473,396 Members | 2,061 Online
Bytes | Software Development & Data Engineering Community
Post Job

Home Posts Topics Members FAQ

Join Bytes to post your question to a community of 473,396 software developers and data experts.

a small code for filter non-chinese files.

// My email is jv*****@hotmail.com
// I want to make some friends and discuss about programing.

#include "stdafx.h"
#include <malloc.h>
#include <string.h>
#define sec1 (c=buffer[i])&&(c>0x80&&c<0xA1||c>0xA9&&c<0xFF)
#define sec2 (c=buffer[i])&&(c>0xA0&&c<0xAA)

void Convert2PureChinese(unsigned char* buffer)
{
unsigned char c;
for(int i=0;i<(int)strlen((char*)buffer);)
if(sec1)
{
printf("%c%c", buffer[i], buffer[i+1]);
i+=2;
}
else if(sec2)
i+=2;
else
i++;
}

void getFileBuffer(FILE* fp)
{
if(fp==NULL)
return;
fseek(fp, 0L, SEEK_END);
long len=ftell(fp);
rewind(fp);
unsigned char* buffer=(unsigned char*)malloc(len);
fread(buffer, len, 1, fp);
fclose(fp);
Convert2PureChinese(buffer);
free(buffer);
}

int main(int argc, char* argv[])
{
getFileBuffer(fopen("test.txt", "r+b"));
return 0;
}

Sep 7 '05 #1
8 1312
jv*****@gmail.com wrote:
// My email is jv*****@hotmail.com
// I want to make some friends and discuss about programing.
Great - nice to meet you. Have a C++ question ?

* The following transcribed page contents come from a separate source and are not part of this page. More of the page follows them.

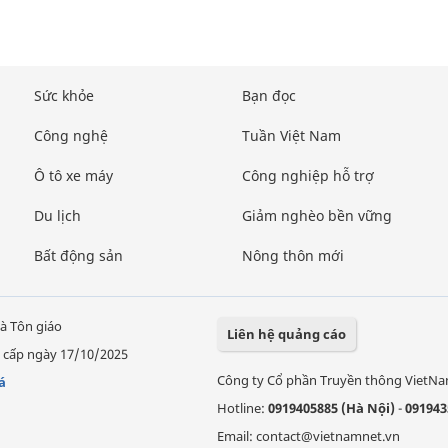
Sức khỏe
Bạn đọc
Công nghệ
Tuần Việt Nam
Ô tô xe máy
Công nghiệp hỗ trợ
Du lịch
Giảm nghèo bền vững
Bất động sản
Nông thôn mới
à Tôn giáo
Liên hệ quảng cáo
 cấp ngày 17/10/2025
Công ty Cổ phần Truyền thông VietN
á
Hotline:
0919405885 (Hà Nội)
-
091943
Email: contact@vietnamnet.vn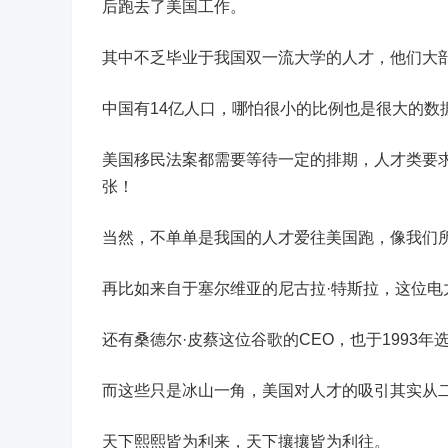
后跑去了美国工作。
其中不乏毕业于我国双一流大学的人才，他们大
中国有14亿人口，哪怕很小的比例也是很大的数
美国移民法案都需要等待一定的排期，人才类要
张！
当然，不单单是我国的人才爱往美国跑，像我们
再比如来自于塞尔维亚的尼古拉·特斯拉，这位
还有桑德尔·皮蔡这位谷歌的CEO，也于1993
而这些只是冰山一角，美国对人才的吸引其实从
天下熙熙皆为利来，天下攘攘皆为利往。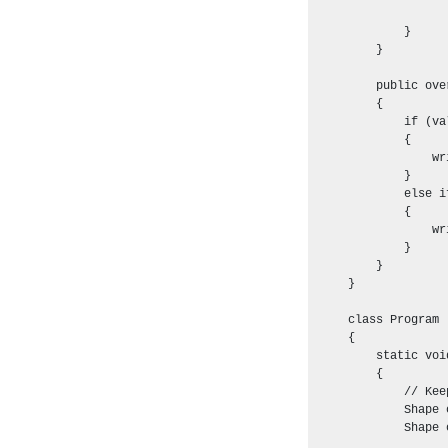
                  
            }

        }

        public ove
        {

            if (va
            {

                wr
            }

            else i
            {

                wr
            }

        }

    }

    class Program

    {

        static voi
        {

            // Kee
            Shape 
            Shape 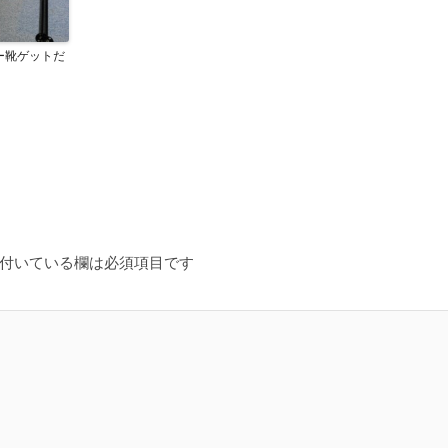
ー靴ゲットだ
！
付いている欄は必須項目です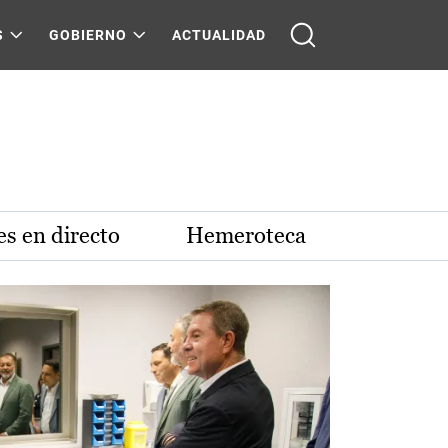
S
GOBIERNO
ACTUALIDAD
s en directo
Hemeroteca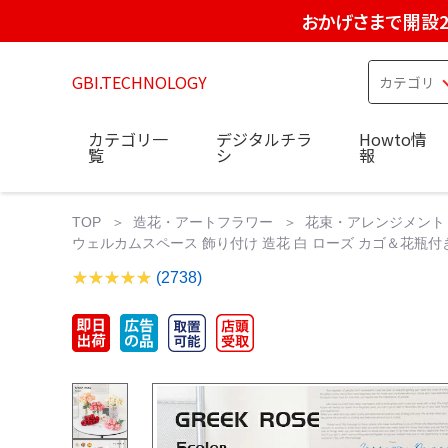
おかげさまで開設2
GBI.TECHNOLOGY
カテゴリ一
デジタルチラ
Howto情
覧
シ
報
TOP
造花・アートフラワー
花束・アレンジメント
ウェルカムスペース 飾り付け 造花 白 ローズ カゴ＆花
(2738)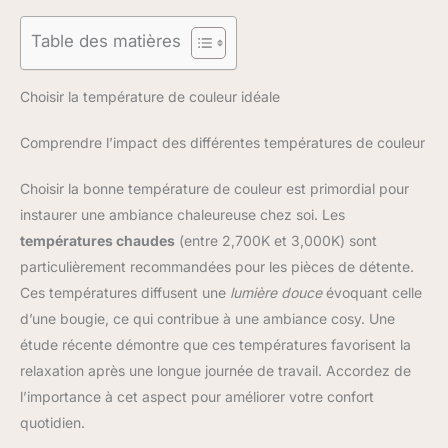
Table des matières
Choisir la température de couleur idéale
Comprendre l’impact des différentes températures de couleur
Choisir la bonne température de couleur est primordial pour
instaurer une ambiance chaleureuse chez soi. Les
températures chaudes
(entre 2,700K et 3,000K) sont
particulièrement recommandées pour les pièces de détente.
Ces températures diffusent une
lumière douce
évoquant celle
d’une bougie, ce qui contribue à une ambiance cosy. Une
étude récente démontre que ces températures favorisent la
relaxation après une longue journée de travail. Accordez de
l’importance à cet aspect pour améliorer votre confort
quotidien.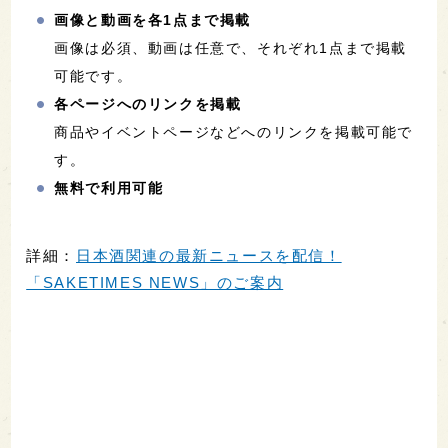
画像と動画を各1点まで掲載
画像は必須、動画は任意で、それぞれ1点まで掲載
可能です。
各ページへのリンクを掲載
商品やイベントページなどへのリンクを掲載可能で
す。
無料で利用可能
詳細：
日本酒関連の最新ニュースを配信！
「SAKETIMES NEWS」のご案内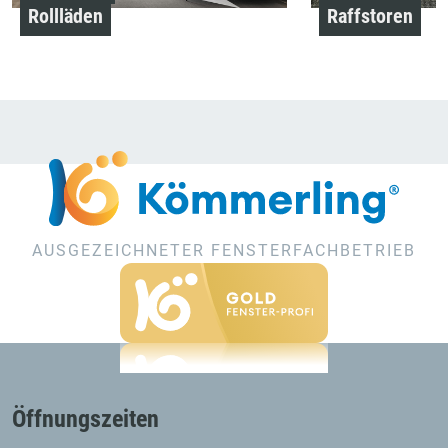
Rollläden
Raffstoren
AUSGEZEICHNETER FENSTERFACHBETRIEB
Öffnungszeiten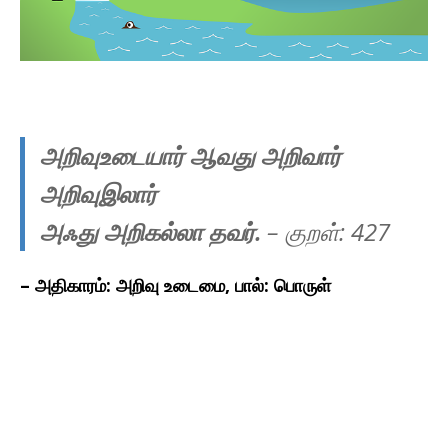
அறிவுஉடையார் ஆவது அறிவார்
அறிவுஇலார்
அஃது அறிகல்லா தவர்.
– குறள்: 427
– அதிகாரம்: அறிவு உடைமை, பால்: பொருள்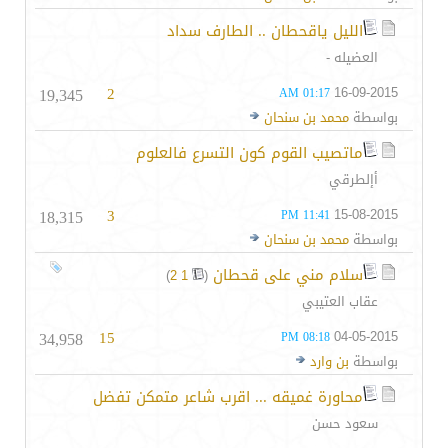
الليل ياقحطان .. الطارف سداد
العضيله -
19,345
2
16-09-2015
01:17 AM
بواسطة
محمد بن سنحان
ماتصيب القوم كون التسرع فالعلوم
أإلطرقي
18,315
3
15-08-2015
11:41 PM
بواسطة
محمد بن سنحان
سلام مني على قحطان
‏
)
2
1
(
عقاب العتيبي
34,958
15
04-05-2015
08:18 PM
بواسطة
بن وارد
محاورة غميقه ... اقرب شاعر متمكن تفضل
سعود حسن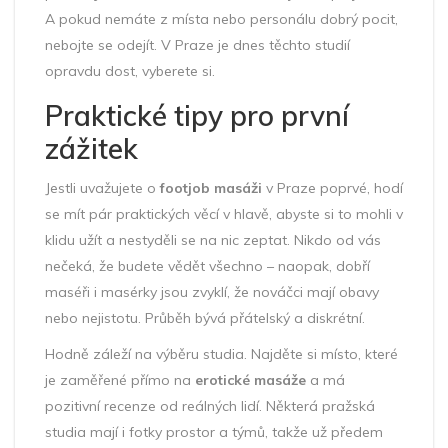
A pokud nemáte z místa nebo personálu dobrý pocit,
nebojte se odejít. V Praze je dnes těchto studií
opravdu dost, vyberete si.
Praktické tipy pro první
zážitek
Jestli uvažujete o
footjob masáži
v Praze poprvé, hodí
se mít pár praktických věcí v hlavě, abyste si to mohli v
klidu užít a nestyděli se na nic zeptat. Nikdo od vás
nečeká, že budete vědět všechno – naopak, dobří
maséři i masérky jsou zvyklí, že nováčci mají obavy
nebo nejistotu. Průběh bývá přátelský a diskrétní.
Hodně záleží na výběru studia. Najděte si místo, které
je zaměřené přímo na
erotické masáže
a má
pozitivní recenze od reálných lidí. Některá pražská
studia mají i fotky prostor a týmů, takže už předem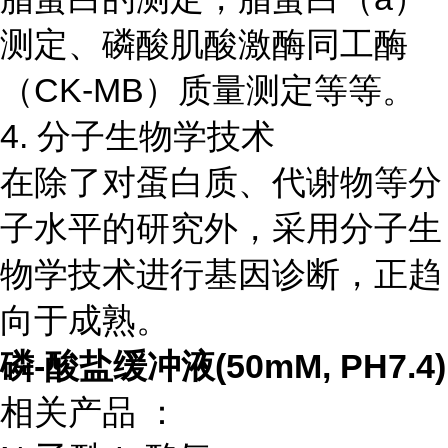
测定、磷酸肌酸激酶同工酶
（CK-MB）质量测定等等。
4. 分子生物学技术
在除了对蛋白质、代谢物等分
子水平的研究外，采用分子生
物学技术进行基因诊断，正趋
向于成熟。
磷-酸盐缓冲液(50mM, PH7.4)
相关产品 ：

Nice "C" program, not C++.

#include "stdafx.h" Microsoft precompiled header nonsesnse - why do you need it here
exactly? Turn off precompiled headers and get rit of it if you want to
write truly portable code.
#include <malloc.h>
malloc.h is not commonly used in C++ and should probably use

#include <cstdlib>
#include <string.h>
In C++ you should include:

#include <cstring>
#define sec1 (c=buffer[i])&&(c>0x80&&c<0xA1||c>0xA9&&c<0xFF)
#define sec2 (c=buffer[i])&&(c>0xA0&&c<0xAA)
MUCH MUCH better if you wrote inline functions instead of macros.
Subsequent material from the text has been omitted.